Reports of a full recovery by the record business may be exaggerated.
A recent annual report from the International Federation of the Phonographic Industry (IFPI) trumpets global recorded music revenue swelling in 2018 for the fourth consecutive year, up 9.7% over 2017 figures, with the highest rate of growth since the recording industry trade group began tracking in 1997 and the tallest total sales since 2007 when revenues reached $18.4 billion.
The industry, indeed, is recuperating steadily from a near-death experience in the mid-2000s, when illegal file sharing devastated record sales. But worldwide recording revenue today is only a fraction of what it was at its peak in 1999. In that banner year, the industry claimed some $39 billion in global revenue, according to the IFPI. The 1999 sum approaches $60 billion in today’s dollars, two-thirds higher than 2018’s revenue harvest of $19.1 billion.
Of course, distribution costs in the digital era are far below what they were in the age of physical products like CDs, vinyl, and cassettes, leading to better net profits today. The cost of releasing a recording on streaming services like Spotify and Apple Music is next to nil compared to the nut distributors had to cover for shipping and storage pre-Millennium. So, $19.1 billion looks larger considering the lower expenses and less extravagant recording and marketing budgets of today’s belt-tightened music industry compared to the jet-setting 1990s.
Those who stayed in the music business through the last decade’s dark days tend to be die-hard music lovers. Some former label executives, music lawyers, and creators who pronounced the record business flat-lined in the 2000s fled for greener fields like finance, tech, and real estate. This exodus has left more opportunities for those who weathered the storm. Today, the forecast is sunny, and major label A&R (artists and repertoire) departments spend more than in past years to sign and record young creators and attract their indie-leaning audiences back to mainstream imprints of Universal Music Group, Sony Music Entertainment, and Warner Music Group.

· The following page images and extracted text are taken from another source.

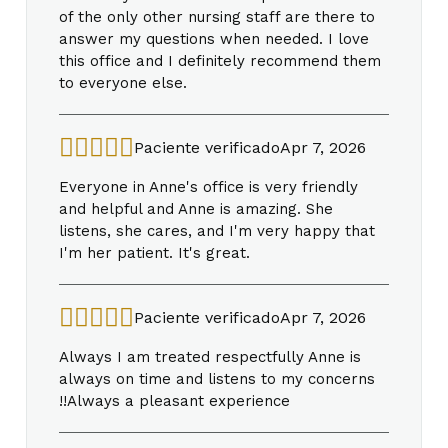
of the only other nursing staff are there to
answer my questions when needed. I love
this office and I definitely recommend them
to everyone else.
Paciente verificado
Apr 7, 2026
Everyone in Anne's office is very friendly
and helpful and Anne is amazing. She
listens, she cares, and I'm very happy that
I'm her patient. It's great.
Paciente verificado
Apr 7, 2026
Always I am treated respectfully Anne is
always on time and listens to my concerns
!!Always a pleasant experience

Whether the April IFPI report marks the beginning of a complete comeback or the middle of a modest rebound will depend largely on global streaming saturation. That is, how many more Asian, Latin American, and African music fans will pay monthly streaming subscription fees? The IFPI report suggests that By the end of 2018, the trade group estimated 255 million users of paid subscription accounts worldwide, with monthly fees varying widely across the globe. It would take at least a billion streaming subscribers paying an average of $5 per month to restore recording revenue to its glory days, a price too dear for many of the masses the industry needs to sign up before it can party like it’s 1999.
At the turn of the millennium, recording revenue was sky-high because digital piracy had not yet metastasized but also because of old-school marketing methods, like almost killing off the “singles” market to push fans to purchase whole albums when all they wanted was the hit song. Fans got revenge in the early 2000s when Napster, Pirate Bay, and other boat rockers nearly capsized the recorded music business. In today’s streaming world, the album format is waning, and majors are releasing more singles and EPs to younger fans.
Some swear the record business will never return to its 1999 partying self. But, even so, the record business is not the whole music business. Live performance has been a relatively stable business since the days of the Troubadour. Not the fabled nightclub in West Hollywood but the traveling musician of the Middle Ages. The recorded music¬¬ trade — born in the 1880s with the sale of scratchy wax cylinders played on phonographs and graphophones – is a relatively recent development, a small float in the long parade of music history.
Others predict record business income will blow away 1999’s benchmark in coming years, as streaming subscribers approach a billion worldwide, who will access music, video, and movies through far faster smart devices. Fortune tellers at music industry events have lately prophesied future IFPI annual reports ten times higher than today, in the $150-200 billion range.
One thing is certain: the recording industry loves a parade, and the IFPI’s latest report sounds more like an optimistic Scott Joplin march than a New Orleans jazz funeral strut.